Knowledge for People, the Planet, Peace and Prosperity: Portugal and Europe in the international context and the challenges for a transformative agenda for science and innovation
More than 60 years after the “Human Pyramid” by French ethnographic filmmaker Jean Rouch, the contemporary analysis of Joseph Henrich, or the studies of racial justice and critical thinking by Jamie Berthe, among many other authors, suggest that social and political experimentation, as well as artistic experimentation, increasingly invites us to experiment with new participatory movements of collaborative innovation of a transdisciplinary nature. It also requires learning to face the challenges of systematically expanding the social base of support for knowledge, as well as the necessary reinforcement that the growing specialization of the top of scientific knowledge demands.

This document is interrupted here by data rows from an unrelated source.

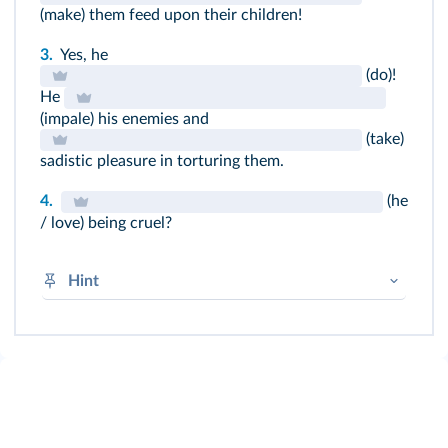
(make) them feed upon their children!
3.
Yes, he
(do)!
He
(impale) his enemies and
(take)
sadistic pleasure in torturing them.
4.
(he
/ love) being cruel?
Hint
(+) sentences : BV + -
ed
(-) sentences : DID not + BV
(?) → DID + subject + BV
Learn your irregular verbs!
➜
Prétérit simple
➜
Irregular verbs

But it also requires complementing these processes, orthogonal to each other, with the reinforcement of interface activities and institutions, densifying and diversifying the institutional environment that stimulates the social construction of knowledge. It also requires ensuring open and free participation by all in the development process itself and not just watching any imposed form of development.

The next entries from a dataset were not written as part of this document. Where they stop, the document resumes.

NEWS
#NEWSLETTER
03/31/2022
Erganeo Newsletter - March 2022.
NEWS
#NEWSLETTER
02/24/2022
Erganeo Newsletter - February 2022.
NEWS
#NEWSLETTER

In other words, it requires understanding, stimulating and ensuring the continuous and systematic transformation of the human pyramid.
The analysis includes a discussion of the process that led to overcoming the chronic delay in scientific capacity in Portugal in the first decade of the 21st century, after global spending on R&D finally exceeded 1% of GDP. It then addresses the process that made it possible to achieve the European population qualification targets in the second decade of this century, namely in the period 2019-2020, after we managed to have more than half of 20-year-olds studying in higher education. These processes are discussed in association with the collective effort to reduce public debt, together with increased investment in R&D and the increase in the number of researchers in the public and private sectors, which significantly exceeded the European average and reached one of the highest concentrations in Europe.
Manuel Heitor is a professor at Instituto Superior Técnico (IST) the engineering school at the University of Lisbon. He served as Minister for Science, Technology and Higher Education for the Government of Portugal in 2015-2022 and as Secretary of State from 2005 to 2011.
Manuel Heitor served as the deputy-president of IST from 1993-1998. Since 1995, he has been a research fellow at the University of Texas at Austin’s IC2 Institute. He was a founding member of the S&T Council of the International Risk Governance Council, IRGC and of Globelics: The Global Network for the Economics of Learning, Innovation, and Competence-building Systems. He founded in 1998 the IST´s Center for Innovation, Technology and Policy Research, IN+, and coordinated the IST´s doctoral programs in “Engineering and Public Policy” and in “Engineering Design and Advanced Manufacturing”. He was a visiting scholar at Harvard University in 2011/12 and in 2023 and a visiting professor at New York University in 2022/23.
Manuel Heitor holds a Ph.D. from Imperial College London in combustion research (1985) and did post-doctoral training at the University of California, San Diego. He has published over 130 scientific articles and supervised over 40 post-grad students.